Бам! Бам! Бам-м-м-м-м!
Заговорили уже германские пушки, наведенные парящими в воздухе корректировщиками. Эрих считал: один, два, три одиночных выстрела, потом, видимо, было накрытие, и заработала уже целая батарея. Немногочисленные вражеские орудия — все-таки еще недавно эта позиция считалась тыловой — начали выбывать из игры, а его пехота тут же принялась сокращать расстояние до чужих укреплений.

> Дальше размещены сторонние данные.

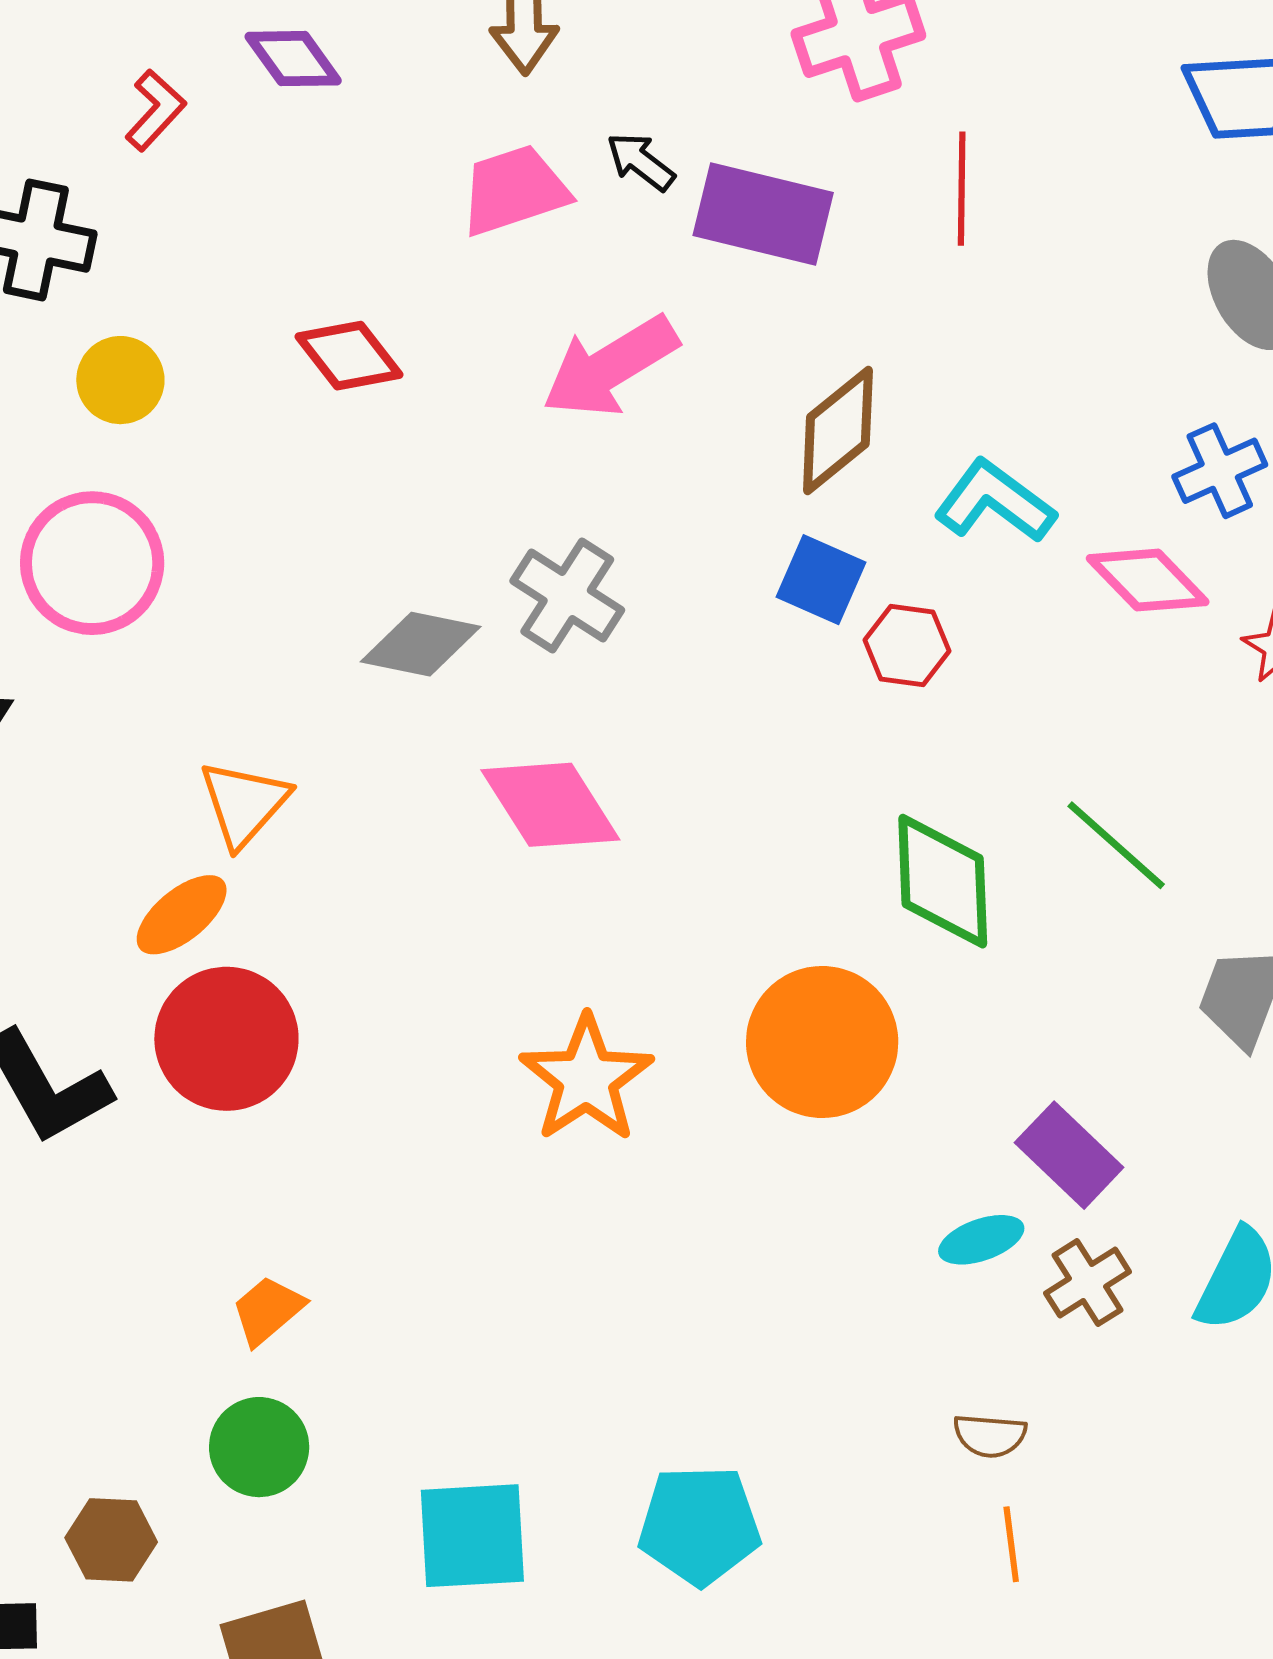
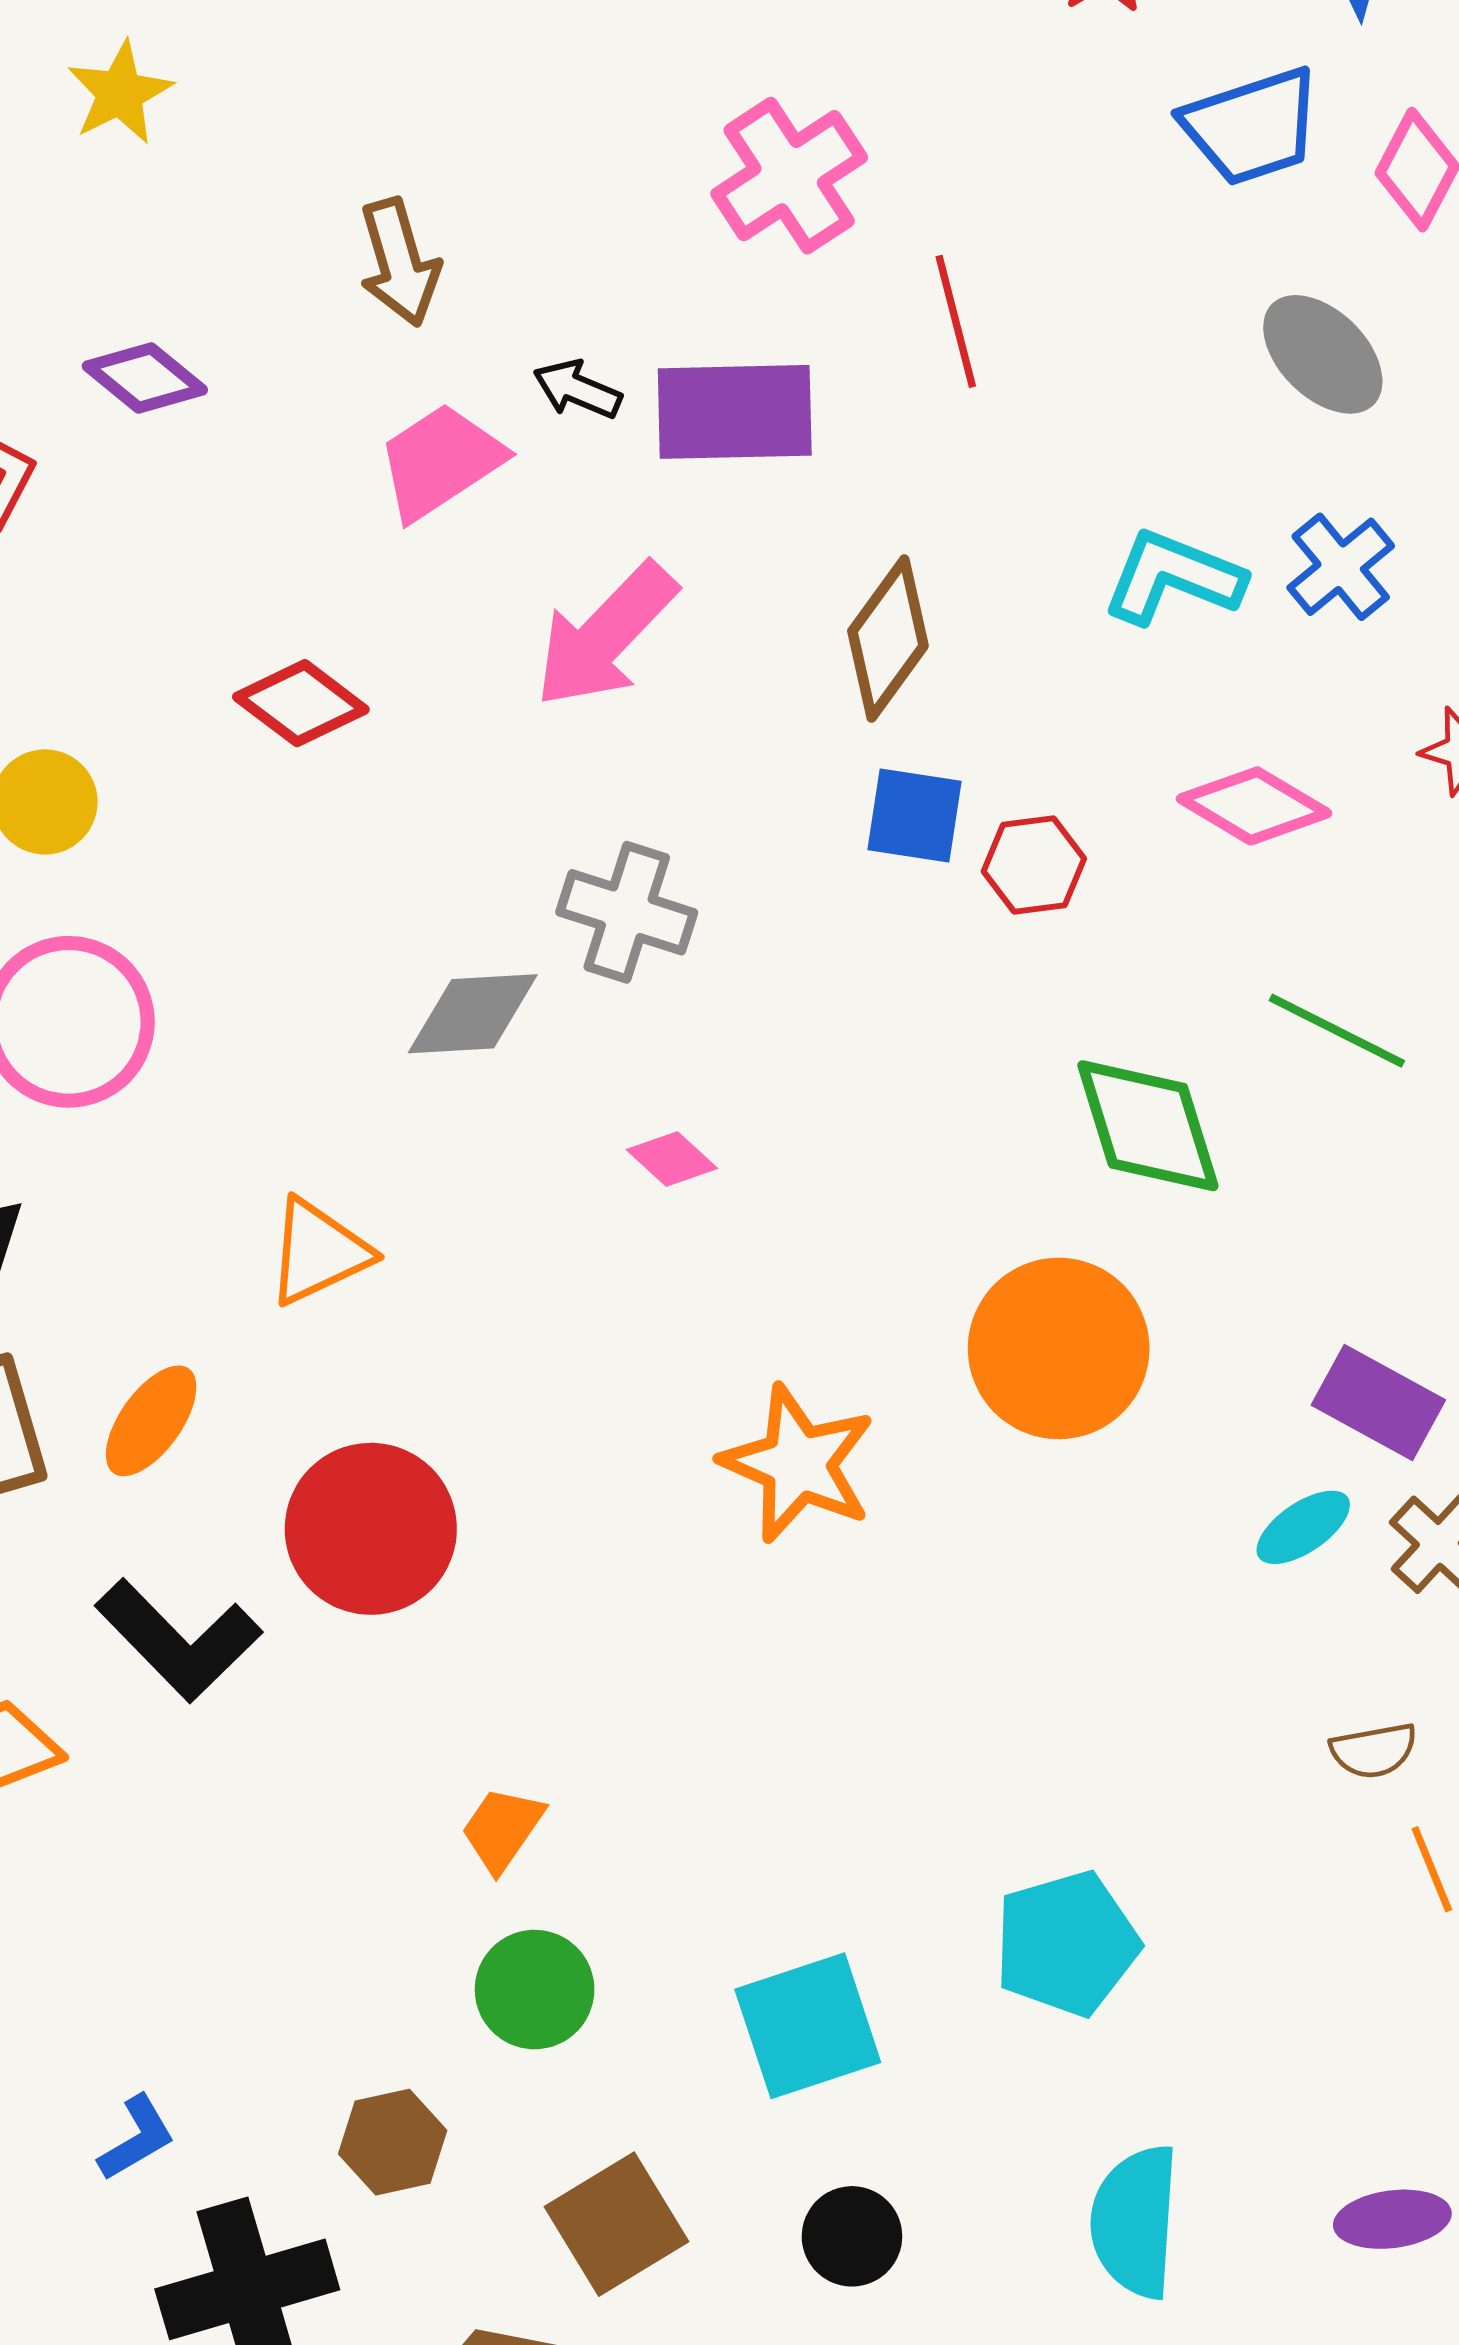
cyan L-shape: (995, 501) -> (1173, 577), moved
pink diamond: (1148, 580) -> (1254, 806), moved
orange triangle: (244, 803) -> (318, 1252), turned 38
pink diamond: (550, 805) -> (672, 1159), size x0.5
orange ellipse: (182, 915) -> (151, 1421), moved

Почти по старинке. Выйти на дистанцию, дать залп — только не из винтовок, а из минометов. Снова рывок, дистанция — теперь вперед полетели гранаты, и, пока враг не поднял головы, ворваться на его позиции и колоть, колоть, колоть! Макаров на разборах учил беречь людей, не жалеть снаряды и выбирать дистанционный бой, но… Тут Эрих предпочитал придерживаться собственного мнения. Лучше один раз ударить, не жалея себя, чем долго тыкаться, пытаясь выиграть момент получше. В итоге потери как бы и не меньше будут!

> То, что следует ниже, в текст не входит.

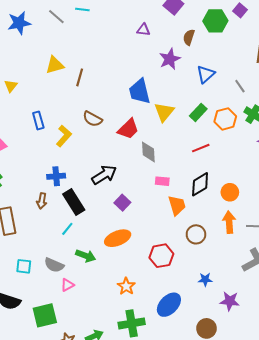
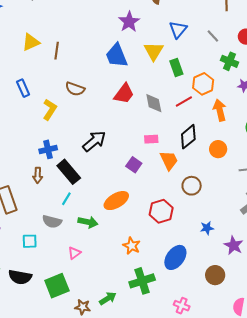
purple star: (170, 59) -> (129, 22), moved
yellow triangle: (164, 112) -> (154, 51), moved
green rectangle: (198, 112) -> (176, 67), turned -54
orange hexagon: (225, 119) -> (203, 84), moved
blue rectangle: (38, 120) -> (23, 88), moved
red trapezoid: (128, 129) -> (124, 94), moved
gray diamond: (148, 152) -> (154, 103), moved
orange circle: (230, 192) -> (218, 149), moved
purple square: (122, 203) -> (134, 165), moved
orange arrow: (229, 222) -> (220, 110), moved
gray semicircle: (54, 265) -> (52, 222), moved
purple star: (230, 301) -> (234, 245), turned 30

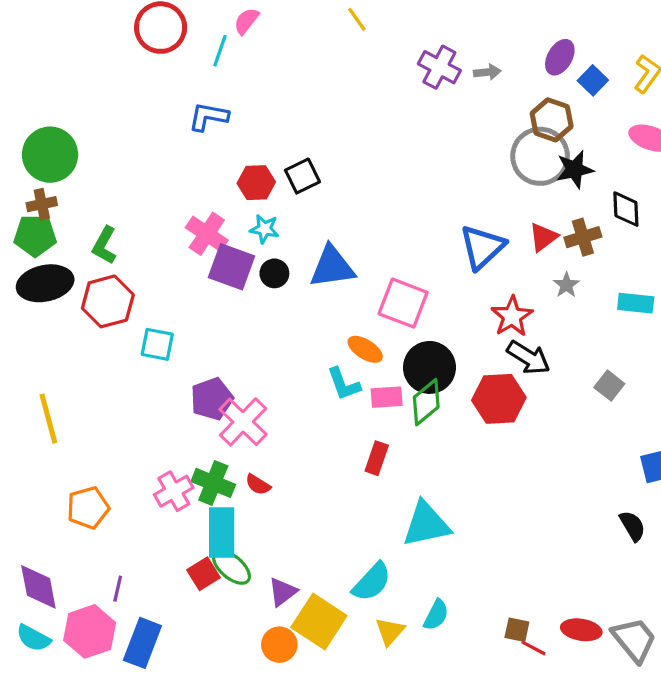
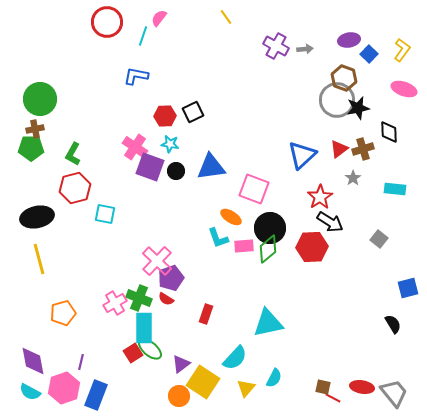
purple ellipse: (560, 57) -> (349, 40), turned 50
black ellipse: (45, 283) -> (37, 217), moved
purple pentagon: (212, 399) -> (171, 278), moved
red rectangle: (377, 458) -> (206, 314), moved

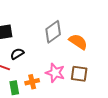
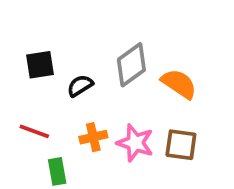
black semicircle: (17, 54) -> (80, 86), moved
orange cross: (32, 82) -> (93, 137), moved

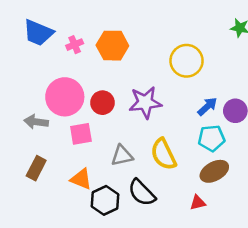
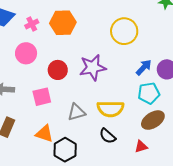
pink circle: (65, 97) -> (26, 53), moved, size x0.7
yellow semicircle: (163, 154) -> (110, 109), turned -60
black semicircle: (142, 193) -> (108, 136), moved, size x0.7

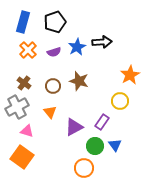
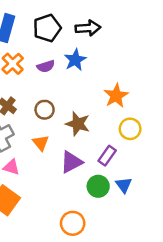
black arrow: (102, 42) -> (88, 28), moved
orange star: (130, 75) -> (116, 96), moved
brown star: (79, 81) -> (78, 124), moved
orange circle: (84, 168) -> (73, 223), moved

— Доклад! — рявкнул он прибежавшему к нему Кригеру с закопченным от близких взрывов лицом.
— Правый берег взят. Краны, причал — не пострадали, пожары уже тушат.
— Сопротивление?
— Американцы решили, что уже испортили нам все, спалив паромы, поэтому не стали сильно держаться за город. По крайней мере, когда мы вынесли им артиллерию и первые линии. Черт побери, Эрих! Наведение с воздуха и эти русские минометы — просто бомба. Понимаешь? Бомба!
— Спокойно. И левый берег?
— Там они окопались и еще держатся. Решили стоять до последнего, еще и рельсы взорвали.
— Техническая служба? — Людендорф тут же повернулся к приданному полку еще одному русскому офицеру.
— Техника есть, запасные рельсы тоже. Что бы они там ни устроили, за ночь починим, — пожилой мужчина со смешными усами-полумесяцами был совершенно спокоен. — Вы там, главное, все зачистите и дайте отмашку, что нам можно выдвигаться.
— Дадим!
Людендорф снова вернулся к созерцанию поля боя. Он старался этого не показывать, но в душе был полностью согласен с Кригером. Насколько же быстро все произошло! А еще он впервые лично руководил боем нового века — настоящим боем! — и теперь все внутри него пело. И требовало продолжения!
Эрих сглотнул, а потом вытащил из лежащих перед ним карт одну с масштабом поменьше. Она совершенно не подходила для того, чтобы руководить боем, зато на ней было видно, куда дальше идет Миссисипи. Сначала форт Натчез с его складами табака, Виксберг с его арсеналами, Мемфис с его первым и единственным мостом в этом течении Миссисипи… Хорошие, жирные цели.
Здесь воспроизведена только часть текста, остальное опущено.